What is fair time frame to allow broker to "prove" worth.


Invested with broker in May (near market highs) and results have pretty much tracked with the S&P 500. Broker has diversified the portfolio; and we appreciate the fact that he is conservative.Is tracking / matching the S&P these past 6 months a good result ?


Sep 28, 2006 1:35 pm

Depends on what you want to accomplish with your investments. Maybe yes, maybe no.


Is tracking the S&P a good result. Is it even a good goal?   Is tracking the S&P your only goal?  I tracking the S&P 500 from 2000 through the end of 2001 might not have been such a good result even if tracking the S&P was your goal.  You accomplished your goal, but at what cost?


There is no way we can answer this question for you.  We don't know you: your investment needs, goals, risk tolerance, location, age, income, net worth, other investments or anything else.  You are asking a question in a vacuum.  There is also no way we can give you advice on this board. 


Although 6 months is a very short time to decide about the Representative and to peg his/her performance strictly on tracking to an index, only you will be able to decide how long you want to do business with your own broker.   Proving "worth"  to you as an advisor is should be more than just investing your dollars to mimic an index.   
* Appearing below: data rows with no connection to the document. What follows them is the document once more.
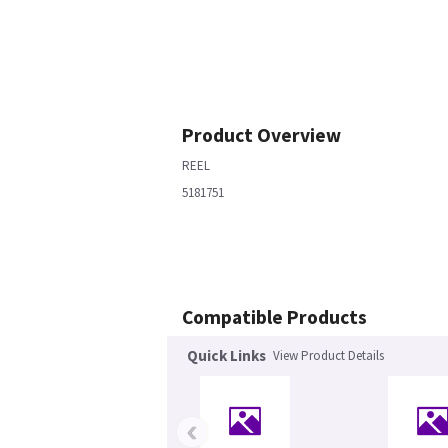
Product Overview
REEL
5181751
Compatible Products
Quick Links
View Product Details
‹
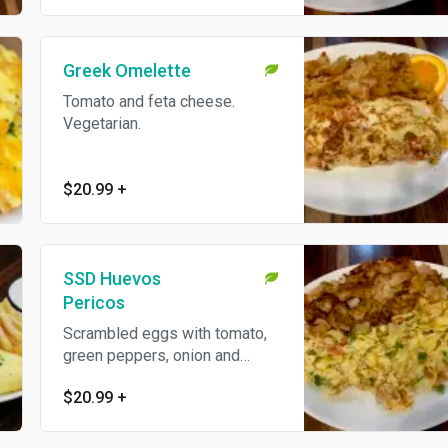
Greek Omelette
Tomato and feta cheese.
Vegetarian.
$20.99
+
SSD Huevos
Pericos
Scrambled eggs with tomato,
green peppers, onion and
jalapeno. Vegetarian.
$20.99
+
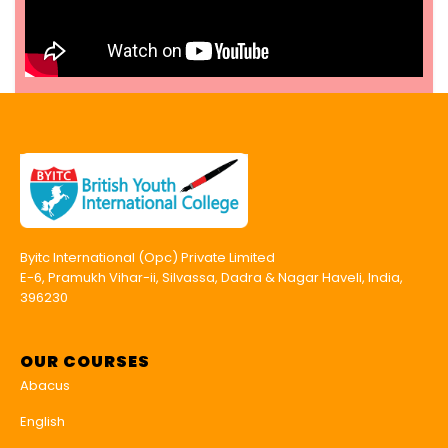
Byitc International (Opc) Private Limited
E-6, Pramukh Vihar-ii, Silvassa, Dadra & Nagar Haveli, India,
396230
OUR COURSES
Abacus
English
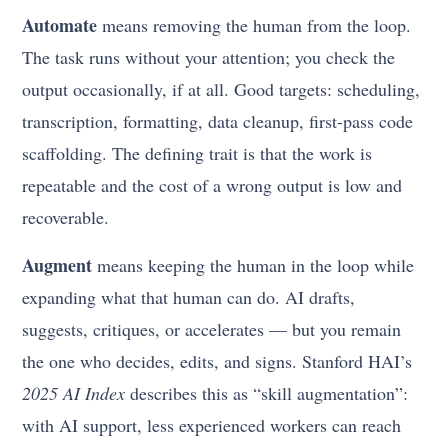
Automate
means removing the human from the loop.
The task runs without your attention; you check the
output occasionally, if at all. Good targets: scheduling,
transcription, formatting, data cleanup, first-pass code
scaffolding. The defining trait is that the work is
repeatable and the cost of a wrong output is low and
recoverable.
Augment
means keeping the human in the loop while
expanding what that human can do. AI drafts,
suggests, critiques, or accelerates — but you remain
the one who decides, edits, and signs. Stanford HAI’s
2025 AI Index
describes this as “skill augmentation”:
with AI support, less experienced workers can reach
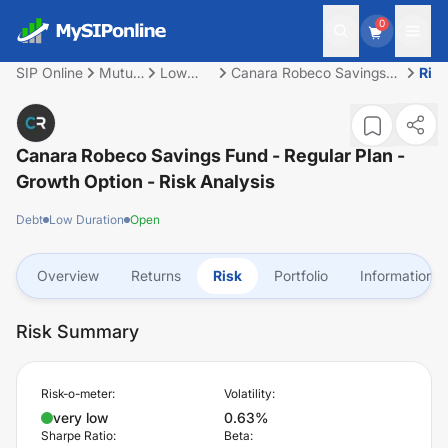
0
SIP Online
Mutual
Low
Canara Robeco Savings
Risk
Fund
Duration
Fund - Regular Plan -
Growth Option
Canara Robeco Savings Fund - Regular Plan -
Growth Option
- Risk Analysis
Debt
Low Duration
Open
Overview
Returns
Risk
Portfolio
Information
Risk Summary
Risk-o-meter:
Volatility:
very low
0.63%
Sharpe Ratio:
Beta:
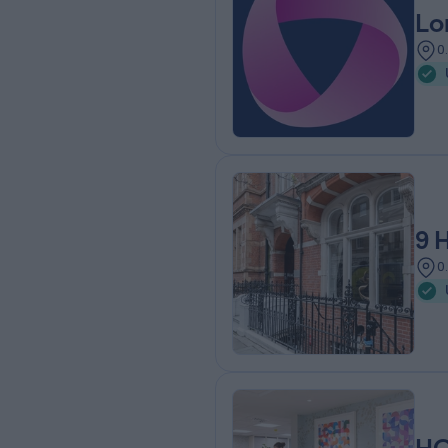
Lo
0
9 
0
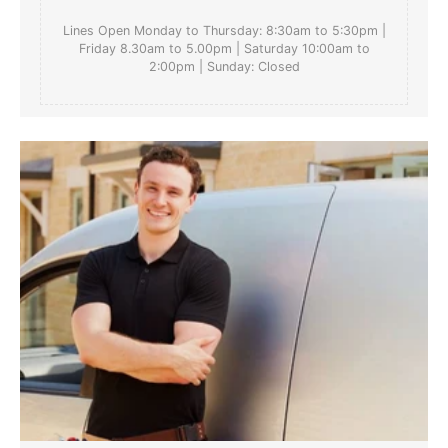
Lines Open Monday to Thursday: 8:30am to 5:30pm |
Friday 8.30am to 5.00pm | Saturday 10:00am to
2:00pm | Sunday: Closed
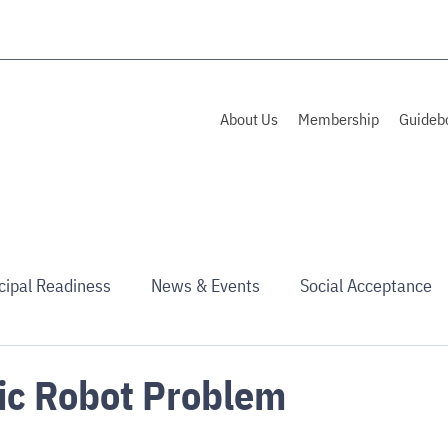
About Us
Membership
Guideb
cipal Readiness
News & Events
Social Acceptance
ic Robot Problem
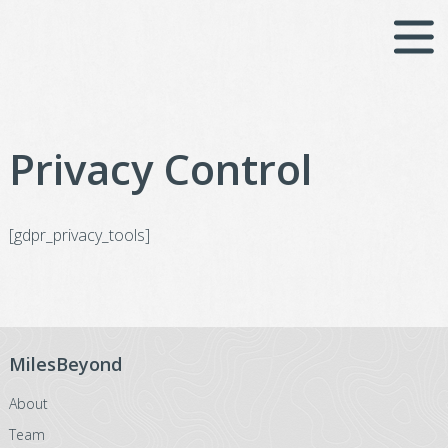
Skip
to
content
Privacy Control
[gdpr_privacy_tools]
MilesBeyond
About
Team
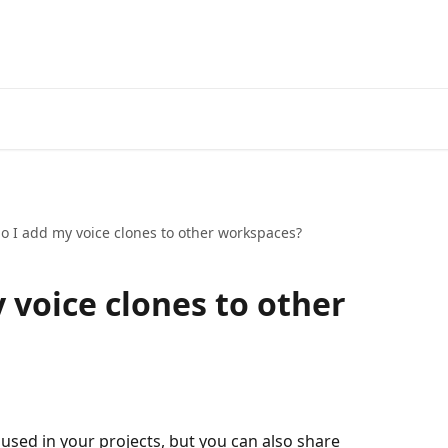
o I add my voice clones to other workspaces?
 voice clones to other
used in your projects, but you can also share 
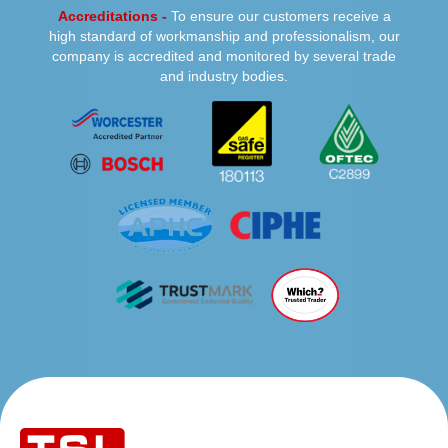
Accreditations -
To ensure our customers receive a
high standard of workmanship and professionalism, our
company is accredited and monitored by several trade
and industry bodies.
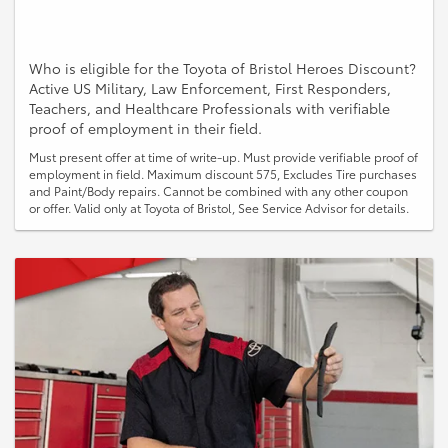
Who is eligible for the Toyota of Bristol Heroes Discount?
Active US Military, Law Enforcement, First Responders,
Teachers, and Healthcare Professionals with verifiable
proof of employment in their field.
Must present offer at time of write-up. Must provide verifiable proof of
employment in field. Maximum discount 575, Excludes Tire purchases
and Paint/Body repairs. Cannot be combined with any other coupon
or offer. Valid only at Toyota of Bristol, See Service Advisor for details.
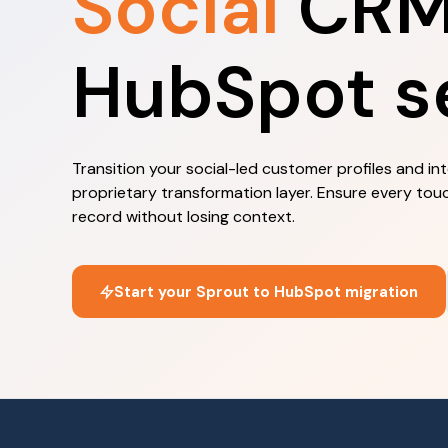
Social
CRM 
HubSpot s
Transition your social-led customer profiles and in
proprietary transformation layer. Ensure every tou
record without losing context.
Start your Sprout to HubSpot migration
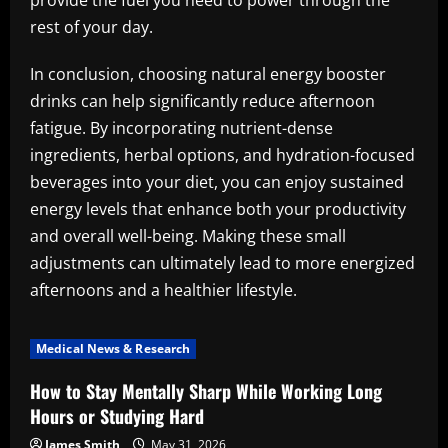
provide the fuel you need to power through the
rest of your day.
In conclusion, choosing natural energy booster
drinks can help significantly reduce afternoon
fatigue. By incorporating nutrient-dense
ingredients, herbal options, and hydration-focused
beverages into your diet, you can enjoy sustained
energy levels that enhance both your productivity
and overall well-being. Making these small
adjustments can ultimately lead to more energized
afternoons and a healthier lifestyle.
Medical News & Research
How to Stay Mentally Sharp While Working Long
Hours or Studying Hard
James Smith
May 31, 2026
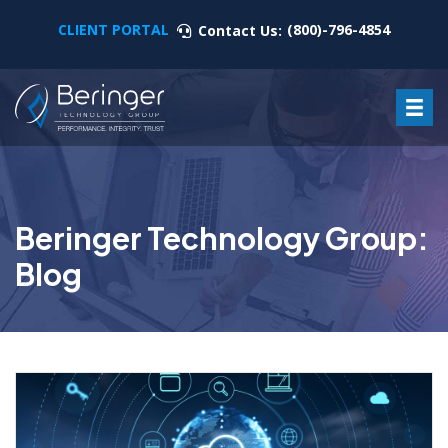
CLIENT PORTAL
(800)-796-4854
Contact Us:
Beringer Technology Group:
Blog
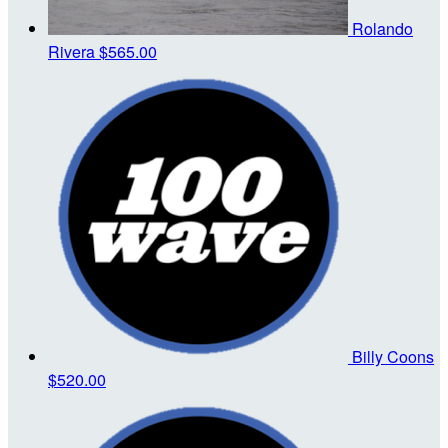
Rolando
Rivera
$565.00
Billy Coons
$520.00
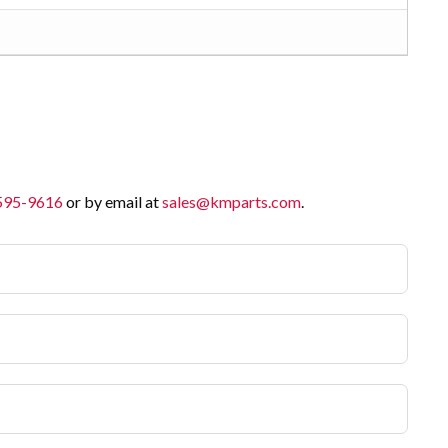
 595-9616
or by email at
sales@kmparts.com
.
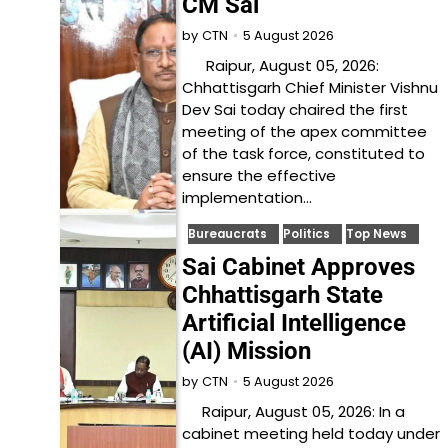
CM Sai
5 August 2026
by
CTN
Raipur, August 05, 2026:
Chhattisgarh Chief Minister Vishnu
Dev Sai today chaired the first
meeting of the apex committee
of the task force, constituted to
ensure the effective
implementation…
Bureaucrats
Politics
Top News
Sai Cabinet Approves
Chhattisgarh State
Artificial Intelligence
(AI) Mission
5 August 2026
by
CTN
Raipur, August 05, 2026: In a
cabinet meeting held today under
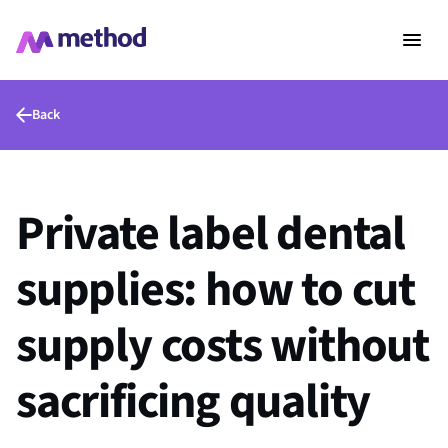
Back
Private label dental
supplies: how to cut
supply costs without
sacrificing quality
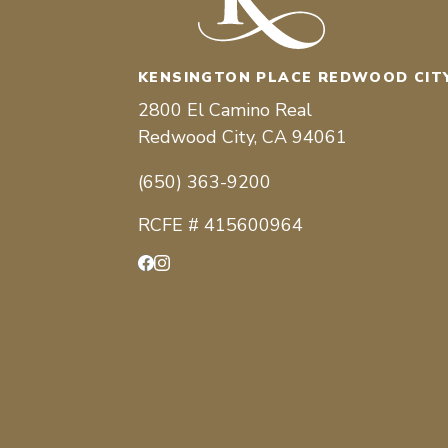
KENSINGTON PLACE REDWOOD CIT
2800 El Camino Real
Redwood City, CA 94061
(650) 363-9200
RCFE # 415600964
Facebook
Instagram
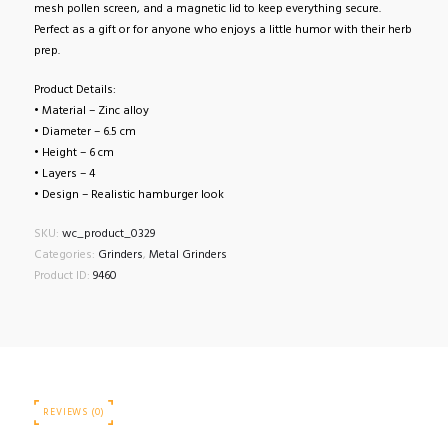
mesh pollen screen, and a magnetic lid to keep everything secure.
Perfect as a gift or for anyone who enjoys a little humor with their herb
prep.
Product Details:
• Material – Zinc alloy
• Diameter – 6.5 cm
• Height – 6 cm
• Layers – 4
• Design – Realistic hamburger look
SKU:
wc_product_0329
Categories:
Grinders
,
Metal Grinders
Product ID:
9460
REVIEWS (0)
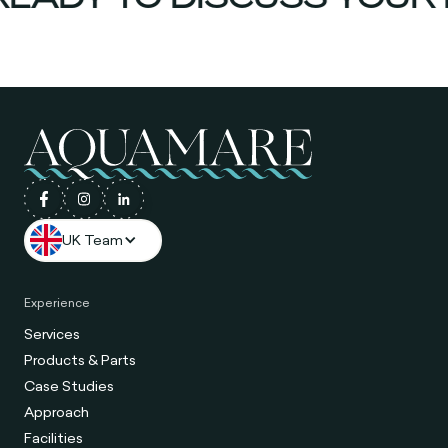
UK Team
Experience
Services
Products & Parts
Case Studies
Approach
Facilities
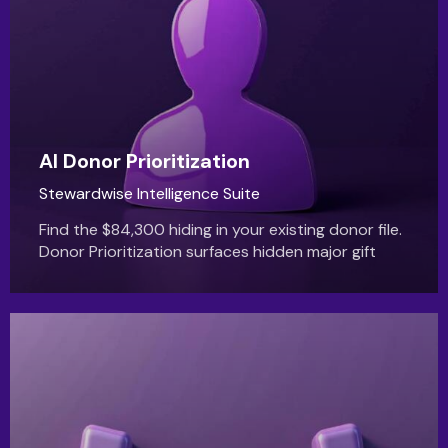
AI Donor Prioritization
Stewardwise Intelligence Suite
Find the $84,300 hiding in your existing donor file.
Donor Prioritization surfaces hidden major gift
capacity automatically.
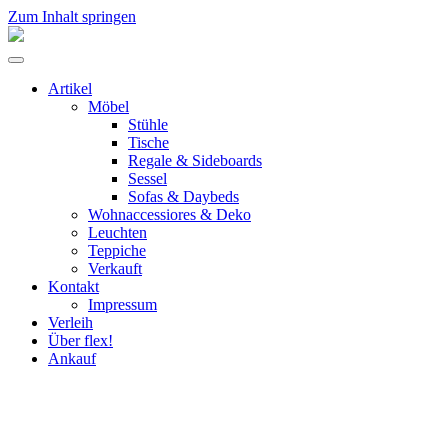
Zum Inhalt springen
flex!
mid-
Menü
century
umschalten
vintage
Artikel
design
Möbel
Stühle
Tische
Regale & Sideboards
Sessel
Sofas & Daybeds
Wohnaccessiores & Deko
Leuchten
Teppiche
Verkauft
Kontakt
Impressum
Verleih
Über flex!
Ankauf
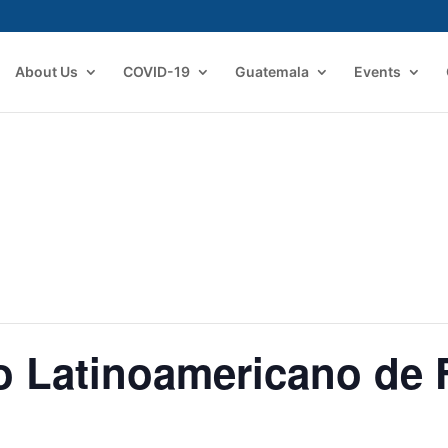
About Us
COVID-19
Guatemala
Events
o Latinoamericano de 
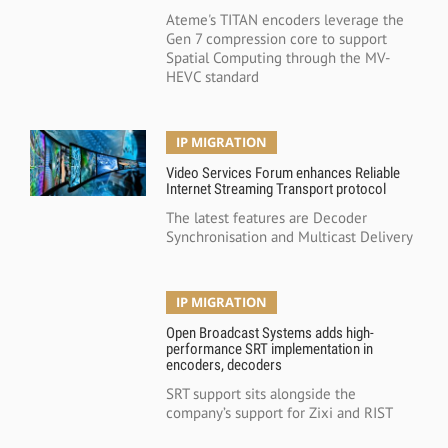
Ateme's TITAN encoders leverage the
Gen 7 compression core to support
Spatial Computing through the MV-
HEVC standard
IP MIGRATION
Video Services Forum enhances Reliable
Internet Streaming Transport protocol
The latest features are Decoder
Synchronisation and Multicast Delivery
IP MIGRATION
Open Broadcast Systems adds high-
performance SRT implementation in
encoders, decoders
SRT support sits alongside the
company’s support for Zixi and RIST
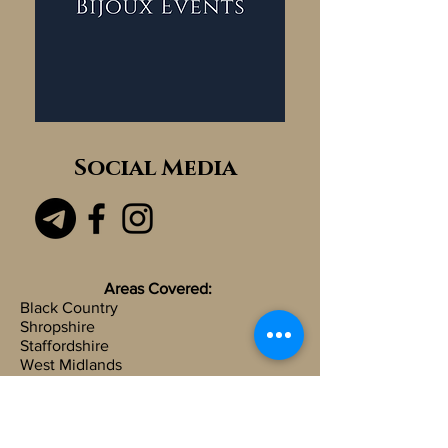
Social Media
Areas Covered:
Black Country
Shropshire
Staffordshire
West Midlands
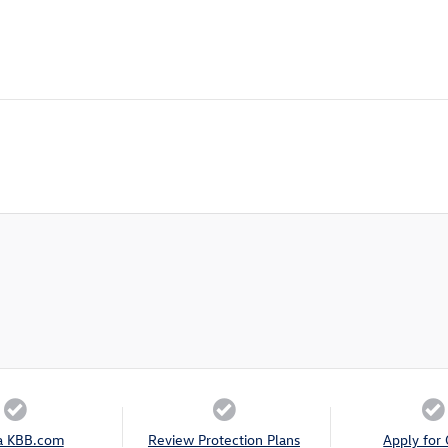
a KBB.com
Review Protection Plans
Apply for 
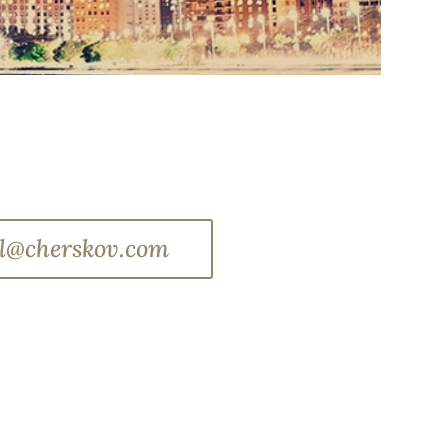
l@cherskov.com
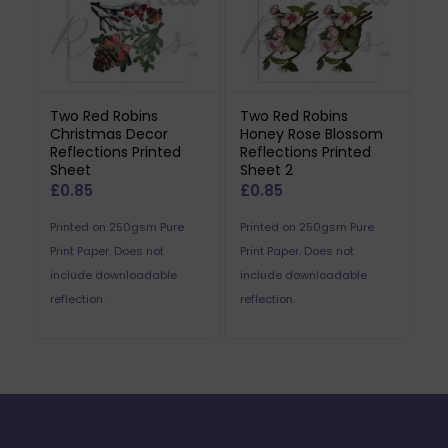
Two Red Robins
Two Red Robins
Christmas Decor
Honey Rose Blossom
Reflections Printed
Reflections Printed
Sheet
Sheet 2
£
0.85
£
0.85
Printed on 250gsm Pure
Printed on 250gsm Pure
Print Paper. Does not
Print Paper. Does not
include downloadable
include downloadable
reflection.
reflection.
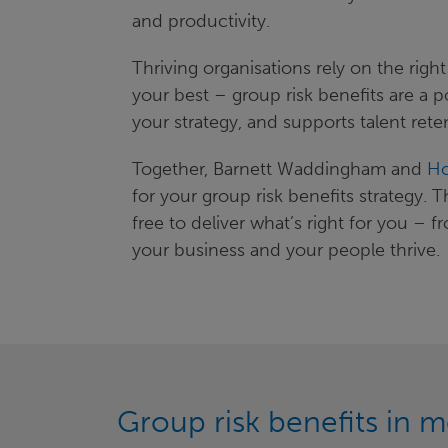
and productivity.
Thriving organisations rely on the rig
your best – group risk benefits are a p
your strategy, and supports talent rete
Together, Barnett Waddingham and
Ho
for your group risk benefits strategy. 
free to deliver what’s right for you 
your business and your people thrive.
Group risk benefits in m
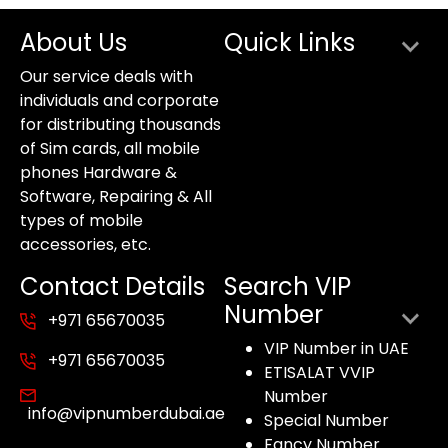
About Us
Quick Links
Our service deals with
individuals and corporate
for distributing thousands
of Sim cards, all mobile
phones Hardware &
Software, Repairing & All
types of mobile
accessories, etc.
Contact Details
Search VIP
Number
+971 65670035
VIP Number in UAE
+971 65670035
ETISALAT VVIP
Number
info@vipnumberdubai.ae
Special Number
Fancy Number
Wouldn't you rather beat the index?

Sep 28, 2006 1:36 pm

Apparently you don't have a sincere up front trusting relationship with your broker.  Otherwise you wouldnt be on here asking.  Odds are you are a small client who doesnt know how to work with a professional in my opinion.  Probably because you are fairly young and unexperienced.   


Why in the world would you come on here to ask that?  Call your broker up and ask him or her.  It's been six months.  Not exactly a long time. 


Do you appreciate the fact that he is conservative because that is what you asked for?  So does that mean you have 40 or 50% in bonds?  If so, youre saying you are tracking the S&P with  this conservative portfolio?  You shouldnt be benchmarking against the S&P if you have a conservative portfolio.  Oh I know. You must beat the S&P but you want to be conservative.  If youre account drops you will call to bitch.  But you need to beat the S&P.  And you have 20k to invest.   Ehh gads


So you are saying  you are invested conservatively, yet on track with the S&P so in other words what ever your benchmark is, "it's not the S&P," your beating it.


I love it when clients are just up front and open with me.  I hate when they sneak around double checking what I say and do for them. Just be open whether you are not sure, angry, happy, what ever.  Once you make your decision, be loyal and keep the lines of communication open. 


My rant for the day.

Sep 28, 2006 2:02 pm

berger- One other thing.  If you had invested with your advisor in December of 1998 and since then got a average annual return that was 30% higher in relative terms than the S&P would you be happy?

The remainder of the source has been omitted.